*Directions*.
Verbatim copy, pictures excluded: every line from the one with "Enumerate the UI" through the final line of the data below, and no other line.

== Segment start ==

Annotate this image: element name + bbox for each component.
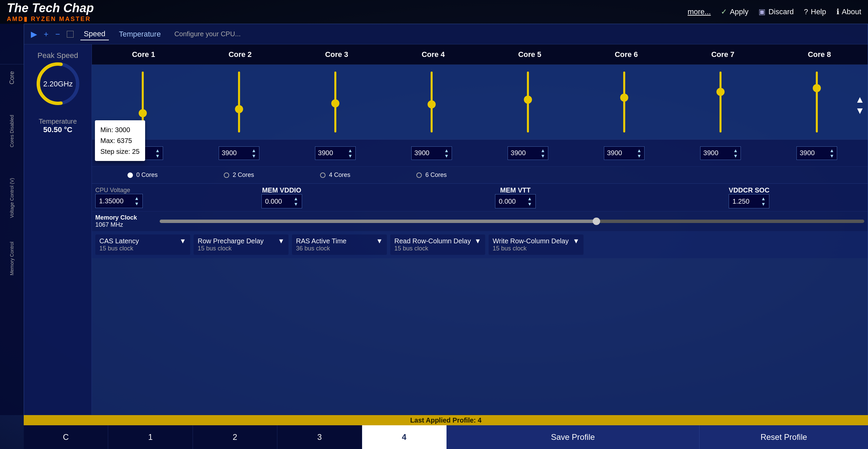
nav-back-button[interactable]: ▶ — [31, 29, 37, 39]
cores-disabled-radio-3[interactable] — [416, 172, 422, 178]
tooltip-max: Max: 6375 — [100, 135, 140, 146]
speed-input-7[interactable]: 3900▲▼ — [796, 146, 837, 160]
slider-thumb-4[interactable] — [524, 96, 532, 104]
speed-up-6[interactable]: ▲ — [733, 148, 738, 153]
speed-spinner-0[interactable]: ▲▼ — [155, 148, 160, 158]
memory-clock-slider-thumb[interactable] — [593, 218, 600, 225]
profile-tab-1[interactable]: 1 — [108, 425, 193, 449]
slider-thumb-3[interactable] — [428, 100, 436, 108]
speed-spinner-1[interactable]: ▲▼ — [252, 148, 256, 158]
slider-track-6[interactable] — [719, 72, 722, 132]
memory-control-chevron-2[interactable]: ▼ — [376, 237, 383, 245]
memory-control-label-2: RAS Active Time▼ — [296, 237, 383, 245]
speed-up-5[interactable]: ▲ — [637, 148, 642, 153]
save-profile-button[interactable]: Save Profile — [447, 425, 699, 449]
speed-input-6[interactable]: 3900▲▼ — [700, 146, 741, 160]
speed-down-2[interactable]: ▼ — [348, 154, 353, 158]
memory-control-chevron-3[interactable]: ▼ — [474, 237, 481, 245]
speed-down-1[interactable]: ▼ — [252, 154, 256, 158]
speed-down-3[interactable]: ▼ — [444, 154, 449, 158]
slider-track-2[interactable] — [334, 72, 336, 132]
memory-control-chevron-4[interactable]: ▼ — [573, 237, 579, 245]
vddcr-soc-input[interactable]: 1.250 ▲ ▼ — [729, 194, 769, 208]
speed-up-0[interactable]: ▲ — [155, 148, 160, 153]
apply-button[interactable]: ✓ Apply — [721, 7, 748, 16]
slider-track-5[interactable] — [623, 72, 625, 132]
profile-tab-C[interactable]: C — [24, 425, 108, 449]
slider-track-7[interactable] — [816, 72, 818, 132]
speed-up-3[interactable]: ▲ — [444, 148, 449, 153]
speed-spinner-6[interactable]: ▲▼ — [733, 148, 738, 158]
scroll-down-icon[interactable]: ▼ — [855, 106, 865, 116]
content-area: Peak Speed 2.20GHz Temperature 50.50 °C — [24, 44, 868, 415]
speed-down-6[interactable]: ▼ — [733, 154, 738, 158]
speed-spinner-3[interactable]: ▲▼ — [444, 148, 449, 158]
add-button[interactable]: + — [44, 29, 48, 39]
voltage-up-icon[interactable]: ▲ — [134, 196, 139, 201]
memory-control-4: Write Row-Column Delay▼15 bus clock — [489, 234, 584, 255]
mem-vddio-down-icon[interactable]: ▼ — [294, 201, 298, 207]
speed-up-4[interactable]: ▲ — [540, 148, 545, 153]
memory-clock-slider-track[interactable] — [160, 220, 864, 223]
speed-spinner-5[interactable]: ▲▼ — [637, 148, 642, 158]
help-button[interactable]: ? Help — [804, 7, 826, 16]
cores-disabled-radio-1[interactable] — [224, 172, 229, 178]
speed-input-2[interactable]: 3900▲▼ — [315, 146, 356, 160]
speed-input-5[interactable]: 3900▲▼ — [604, 146, 645, 160]
speed-down-0[interactable]: ▼ — [155, 154, 160, 158]
slider-thumb-1[interactable] — [235, 105, 243, 113]
speed-input-3[interactable]: 3900▲▼ — [411, 146, 452, 160]
vddcr-soc-spinner[interactable]: ▲ ▼ — [761, 196, 766, 207]
tab-temperature[interactable]: Temperature — [116, 28, 164, 40]
reset-profile-button[interactable]: Reset Profile — [699, 425, 868, 449]
slider-thumb-2[interactable] — [331, 99, 339, 107]
vddcr-soc-up-icon[interactable]: ▲ — [761, 196, 766, 201]
voltage-down-icon[interactable]: ▼ — [134, 201, 139, 206]
mem-vddio-up-icon[interactable]: ▲ — [294, 196, 298, 201]
discard-button[interactable]: ▣ Discard — [758, 7, 794, 16]
cores-disabled-radio-0[interactable] — [127, 172, 133, 178]
speed-down-5[interactable]: ▼ — [637, 154, 642, 158]
speed-spinner-2[interactable]: ▲▼ — [348, 148, 353, 158]
slider-track-1[interactable] — [238, 72, 240, 132]
speed-up-1[interactable]: ▲ — [252, 148, 256, 153]
speed-down-7[interactable]: ▼ — [830, 154, 834, 158]
cores-disabled-radio-2[interactable] — [320, 172, 326, 178]
speed-spinner-4[interactable]: ▲▼ — [540, 148, 545, 158]
voltage-input-box[interactable]: 1.35000 ▲ ▼ — [95, 194, 143, 208]
core-header-core-3: Core 3 — [289, 50, 385, 59]
tab-speed[interactable]: Speed — [80, 28, 109, 40]
slider-track-4[interactable] — [527, 72, 529, 132]
memory-control-chevron-1[interactable]: ▼ — [278, 237, 284, 245]
mem-vtt-spinner[interactable]: ▲ ▼ — [527, 196, 532, 207]
speed-input-1[interactable]: 3900▲▼ — [219, 146, 259, 160]
mem-vddio-input[interactable]: 0.000 ▲ ▼ — [261, 194, 302, 208]
voltage-spinner[interactable]: ▲ ▼ — [134, 196, 139, 206]
more-button[interactable]: more... — [688, 7, 711, 16]
vddcr-soc-down-icon[interactable]: ▼ — [761, 201, 766, 207]
scroll-up-icon[interactable]: ▲ — [855, 95, 865, 104]
mem-vtt-input[interactable]: 0.000 ▲ ▼ — [495, 194, 536, 208]
speed-up-2[interactable]: ▲ — [348, 148, 353, 153]
speed-down-4[interactable]: ▼ — [540, 154, 545, 158]
speed-input-4[interactable]: 3900▲▼ — [508, 146, 548, 160]
slider-thumb-7[interactable] — [813, 84, 821, 92]
slider-thumb-5[interactable] — [620, 94, 628, 102]
profile-tab-2[interactable]: 2 — [193, 425, 277, 449]
about-button[interactable]: ℹ About — [836, 7, 862, 16]
speed-up-7[interactable]: ▲ — [830, 148, 834, 153]
remove-button[interactable]: − — [55, 29, 60, 39]
slider-track-3[interactable] — [431, 72, 433, 132]
mem-vtt-up-icon[interactable]: ▲ — [527, 196, 532, 201]
slider-thumb-0[interactable] — [139, 109, 147, 117]
slider-thumb-6[interactable] — [716, 88, 725, 96]
bottom-bar: Last Applied Profile: 4 C1234Save Profil… — [24, 415, 868, 449]
profile-tab-3[interactable]: 3 — [277, 425, 362, 449]
memory-control-chevron-0[interactable]: ▼ — [179, 237, 186, 245]
profile-tab-4[interactable]: 4 — [362, 425, 447, 449]
mem-vtt-down-icon[interactable]: ▼ — [527, 201, 532, 207]
toolbar-checkbox[interactable] — [67, 31, 74, 38]
speed-spinner-7[interactable]: ▲▼ — [830, 148, 834, 158]
cores-disabled-label-3: 6 Cores — [425, 171, 447, 179]
mem-vddio-spinner[interactable]: ▲ ▼ — [294, 196, 298, 207]
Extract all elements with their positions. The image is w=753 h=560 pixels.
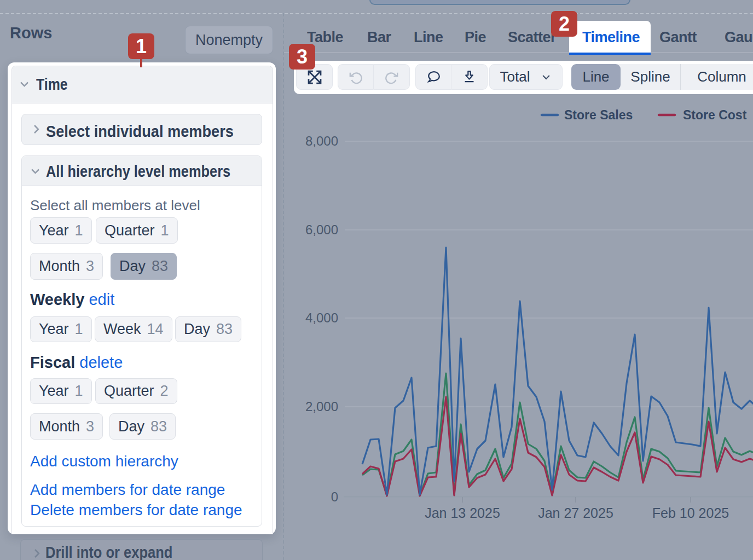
svg-text:2,000: 2,000: [305, 399, 338, 414]
svg-text:Store Sales: Store Sales: [564, 108, 633, 122]
svg-text:Jan 27 2025: Jan 27 2025: [538, 505, 613, 521]
svg-text:4,000: 4,000: [305, 310, 338, 325]
svg-text:6,000: 6,000: [305, 222, 338, 237]
svg-text:0: 0: [331, 489, 338, 504]
svg-text:8,000: 8,000: [305, 134, 338, 148]
svg-text:Store Cost: Store Cost: [683, 108, 747, 122]
svg-text:Jan 13 2025: Jan 13 2025: [425, 505, 500, 521]
svg-text:Feb 10 2025: Feb 10 2025: [652, 505, 729, 521]
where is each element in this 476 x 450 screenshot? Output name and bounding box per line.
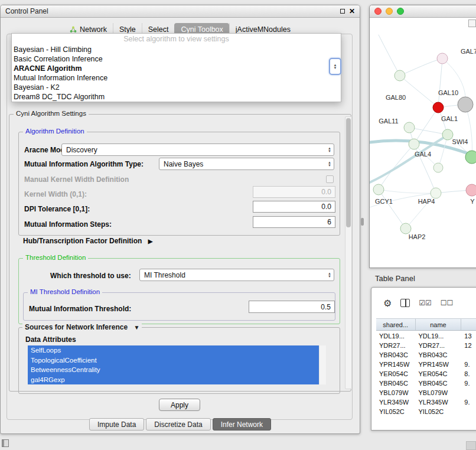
network-node[interactable] — [465, 151, 476, 164]
bottom-tab-discretize-data[interactable]: Discretize Data — [146, 418, 210, 431]
network-edge[interactable] — [379, 190, 406, 229]
hub-definition-label: Hub/Transcription Factor Definition — [23, 237, 142, 245]
network-node[interactable] — [400, 223, 411, 234]
algorithm-placeholder-option[interactable]: Select algorithm to view settings — [12, 34, 341, 45]
table-cell: 8. — [461, 370, 476, 377]
algorithm-option-mutual-information-inference[interactable]: Mutual Information Inference — [12, 73, 341, 83]
mi-threshold-field[interactable]: 0.5 — [249, 301, 335, 313]
algorithm-option-bayesian-hill-climbing[interactable]: Bayesian - Hill Climbing — [12, 45, 341, 54]
aracne-mode-select[interactable]: Discovery ▲▼ — [61, 144, 334, 156]
scrollbar-thumb[interactable] — [346, 118, 351, 227]
network-node[interactable] — [431, 188, 441, 198]
algorithm-option-dream8-dc-tdc-algorithm[interactable]: Dream8 DC_TDC Algorithm — [12, 92, 341, 102]
network-node[interactable] — [458, 97, 473, 112]
network-node[interactable] — [466, 184, 476, 196]
node-label-y: Y — [470, 198, 475, 205]
sources-title-label: Sources for Network Inference — [25, 323, 128, 331]
network-node[interactable] — [409, 139, 419, 149]
network-node[interactable] — [442, 129, 453, 140]
network-node[interactable] — [373, 184, 384, 195]
attribute-item-selfloops[interactable]: SelfLoops — [28, 345, 319, 356]
column-header-shared[interactable]: shared... — [376, 319, 416, 330]
window-title: Control Panel — [5, 7, 48, 15]
deselect-all-icon[interactable]: ☐☐ — [441, 299, 454, 307]
column-header-name[interactable]: name — [416, 319, 462, 330]
network-edge[interactable] — [414, 107, 438, 144]
network-edge[interactable] — [400, 58, 442, 76]
network-graph[interactable]: GAL80GAL10GAL7GAL11GAL1SWI4GAL4GCY1HAP4Y… — [370, 18, 476, 268]
float-window-icon[interactable] — [340, 9, 345, 14]
select-all-icon[interactable]: ☑☑ — [419, 299, 432, 307]
attribute-item-betweennesscentrality[interactable]: BetweennessCentrality — [28, 365, 319, 375]
network-edge[interactable] — [400, 76, 438, 107]
table-row[interactable]: YBR043CYBR043C — [376, 350, 476, 360]
mi-steps-field[interactable]: 6 — [253, 216, 335, 228]
table-cell: YDL19... — [376, 332, 415, 340]
sources-expander[interactable]: Sources for Network Inference ▼ — [22, 323, 142, 331]
table-row[interactable]: YLR345WYLR345W9. — [376, 397, 476, 407]
table-cell: YER054C — [376, 370, 415, 377]
network-node[interactable] — [404, 122, 415, 133]
network-edge[interactable] — [379, 190, 436, 193]
close-traffic-light-icon[interactable] — [374, 8, 382, 15]
table-cell: 9. — [461, 380, 476, 387]
control-panel-window: Control Panel ✕ NetworkStyleSelectCyni T… — [0, 5, 360, 434]
table-cell: YIL052C — [415, 408, 461, 415]
table-row[interactable]: YDL19...YDL19...13 — [376, 331, 476, 341]
table-row[interactable]: YBR045CYBR045C9. — [376, 379, 476, 388]
apply-button[interactable]: Apply — [159, 399, 200, 411]
dpi-tolerance-field[interactable]: 0.0 — [253, 201, 335, 213]
data-attributes-list[interactable]: SelfLoopsTopologicalCoefficientBetweenne… — [28, 345, 326, 384]
network-edge[interactable] — [438, 58, 442, 107]
column-header-extra[interactable] — [461, 319, 476, 330]
table-cell: YPR145W — [415, 361, 461, 368]
manual-kernel-width-checkbox[interactable] — [326, 175, 334, 183]
group-title-settings: Cyni Algorithm Settings — [14, 110, 89, 117]
attribute-item-topologicalcoefficient[interactable]: TopologicalCoefficient — [28, 356, 319, 366]
settings-scrollbar[interactable] — [345, 116, 352, 389]
splitter-handle[interactable] — [361, 218, 364, 226]
group-title-mi-threshold: MI Threshold Definition — [28, 288, 102, 295]
resize-grip[interactable] — [466, 441, 476, 450]
bottom-tab-infer-network[interactable]: Infer Network — [213, 418, 271, 431]
algorithm-option-aracne-algorithm[interactable]: ARACNE Algorithm — [12, 64, 341, 73]
table-row[interactable]: YDR27...YDR27...12 — [376, 341, 476, 350]
kernel-width-field[interactable]: 0.0 — [253, 186, 335, 198]
table-row[interactable]: YIL052CYIL052C — [376, 407, 476, 416]
control-panel-titlebar[interactable]: Control Panel ✕ — [1, 5, 360, 18]
network-node[interactable] — [437, 53, 448, 64]
which-threshold-value: MI Threshold — [144, 271, 185, 279]
node-label-gal1: GAL1 — [441, 115, 458, 122]
node-label-gal11: GAL11 — [379, 118, 398, 125]
zoom-traffic-light-icon[interactable] — [397, 8, 404, 15]
network-window-titlebar[interactable] — [370, 5, 476, 18]
birdseye-toggle-icon[interactable] — [468, 19, 476, 27]
gear-icon[interactable]: ⚙ — [383, 298, 392, 309]
bottom-tab-impute-data[interactable]: Impute Data — [89, 418, 144, 431]
network-edge[interactable] — [379, 35, 400, 76]
panel-dock-icon[interactable] — [2, 439, 9, 447]
table-row[interactable]: YER054CYER054C8. — [376, 369, 476, 379]
attribute-item-gal4rgexp[interactable]: gal4RGexp — [28, 375, 319, 385]
network-edge[interactable] — [409, 128, 448, 135]
mi-algorithm-type-select[interactable]: Naive Bayes ▲▼ — [159, 158, 334, 170]
node-label-hap4: HAP4 — [418, 198, 435, 205]
minimize-traffic-light-icon[interactable] — [386, 8, 393, 15]
manual-kernel-width-label: Manual Kernel Width Definition — [24, 175, 129, 184]
algorithm-option-bayesian-k2[interactable]: Bayesian - K2 — [12, 83, 341, 92]
network-node[interactable] — [395, 70, 405, 81]
list-scrollbar[interactable] — [319, 345, 326, 384]
which-threshold-label: Which threshold to use: — [50, 272, 131, 280]
which-threshold-select[interactable]: MI Threshold ▲▼ — [139, 269, 334, 281]
network-node[interactable] — [433, 163, 443, 172]
table-row[interactable]: YBL079WYBL079W — [376, 388, 476, 397]
algorithm-combo-stepper-icon[interactable]: ▲▼ — [329, 58, 341, 75]
hub-definition-expander[interactable]: Hub/Transcription Factor Definition ▶ — [23, 237, 152, 245]
algorithm-option-basic-correlation-inference[interactable]: Basic Correlation Inference — [12, 54, 341, 64]
table-cell: YLR345W — [376, 399, 415, 406]
algorithm-dropdown-popup: Select algorithm to view settings Bayesi… — [11, 33, 341, 102]
columns-icon[interactable] — [400, 299, 410, 307]
network-node[interactable] — [433, 102, 444, 113]
close-window-icon[interactable]: ✕ — [349, 8, 355, 14]
table-row[interactable]: YPR145WYPR145W9. — [376, 360, 476, 369]
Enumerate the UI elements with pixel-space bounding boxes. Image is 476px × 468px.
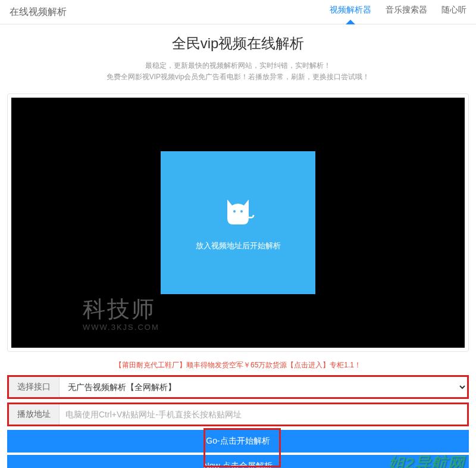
bottom-watermark: 姐2导航网 xyxy=(388,453,464,468)
interface-select[interactable]: 无广告视频解析【全网解析】 xyxy=(60,377,467,397)
page-title: 全民vip视频在线解析 xyxy=(0,34,476,53)
subtitle-line1: 最稳定，更新最快的视频解析网站，实时纠错，实时解析！ xyxy=(0,60,476,71)
go-button[interactable]: Go-点击开始解析 xyxy=(7,430,469,453)
nav-music-search[interactable]: 音乐搜索器 xyxy=(386,5,427,19)
url-input[interactable] xyxy=(60,404,467,425)
select-label: 选择接口 xyxy=(9,377,60,397)
nav-links: 视频解析器 音乐搜索器 随心听 xyxy=(330,5,466,19)
nav-video-parser[interactable]: 视频解析器 xyxy=(330,5,371,19)
input-label: 播放地址 xyxy=(9,404,60,425)
nav-listen[interactable]: 随心听 xyxy=(441,5,466,19)
watermark-url: WWW.3KJS.COM xyxy=(83,323,159,332)
player-hint: 放入视频地址后开始解析 xyxy=(196,241,281,251)
video-player[interactable]: 科技师 WWW.3KJS.COM 放入视频地址后开始解析 xyxy=(11,98,465,348)
subtitle-line2: 免费全网影视VIP视频vip会员免广告看电影！若播放异常，刷新，更换接口尝试哦！ xyxy=(0,71,476,83)
svg-point-1 xyxy=(240,210,243,213)
ad-banner[interactable]: 【莆田耐克代工鞋厂】顺丰得物发货空军￥65万款货源【点击进入】专柜1.1！ xyxy=(0,360,476,370)
svg-point-0 xyxy=(233,210,236,213)
brand-title: 在线视频解析 xyxy=(10,6,67,18)
watermark-text: 科技师 xyxy=(83,294,156,325)
cat-icon xyxy=(220,195,256,230)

== Segment end ==

*Solution to the exercise*.
Enumerate the UI elements with pixel-space bounding boxes. Image is 476px × 468px.
bottom-watermark: 姐2导航网 xyxy=(388,453,464,468)
interface-select[interactable]: 无广告视频解析【全网解析】 xyxy=(60,377,467,397)
page-title: 全民vip视频在线解析 xyxy=(0,34,476,53)
subtitle-line1: 最稳定，更新最快的视频解析网站，实时纠错，实时解析！ xyxy=(0,60,476,71)
go-button[interactable]: Go-点击开始解析 xyxy=(7,430,469,453)
nav-music-search[interactable]: 音乐搜索器 xyxy=(386,5,427,19)
url-input[interactable] xyxy=(60,404,467,425)
select-label: 选择接口 xyxy=(9,377,60,397)
nav-links: 视频解析器 音乐搜索器 随心听 xyxy=(330,5,466,19)
nav-video-parser[interactable]: 视频解析器 xyxy=(330,5,371,19)
input-label: 播放地址 xyxy=(9,404,60,425)
nav-listen[interactable]: 随心听 xyxy=(441,5,466,19)
watermark-url: WWW.3KJS.COM xyxy=(83,323,159,332)
player-hint: 放入视频地址后开始解析 xyxy=(196,241,281,251)
video-player[interactable]: 科技师 WWW.3KJS.COM 放入视频地址后开始解析 xyxy=(11,98,465,348)
subtitle-line2: 免费全网影视VIP视频vip会员免广告看电影！若播放异常，刷新，更换接口尝试哦！ xyxy=(0,71,476,83)
svg-point-1 xyxy=(240,210,243,213)
ad-banner[interactable]: 【莆田耐克代工鞋厂】顺丰得物发货空军￥65万款货源【点击进入】专柜1.1！ xyxy=(0,360,476,370)
svg-point-0 xyxy=(233,210,236,213)
brand-title: 在线视频解析 xyxy=(10,6,67,18)
watermark-text: 科技师 xyxy=(83,294,156,325)
cat-icon xyxy=(220,195,256,230)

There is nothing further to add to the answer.